Dataset entries |

_ _ _

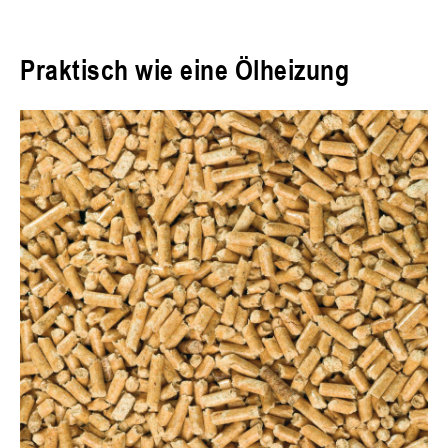
Praktisch wie eine Ölheizung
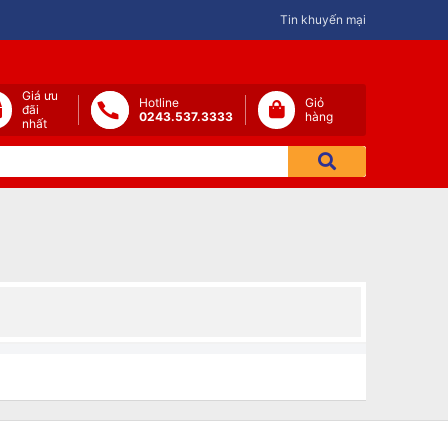
Tin khuyến mại
Giá ưu
Hotline
Giỏ
đãi
0243.537.3333
hàng
nhất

_ _ _

WHAT IS EXPECTED | Reproduce all the entries that precede this task, word for word, minus any pictures.

EXERCISE RESULT |
Praktisch wie eine Ölheizung
Tin khuyến mại
Giá ưu
Hotline
Giỏ
đãi
0243.537.3333
hàng
nhất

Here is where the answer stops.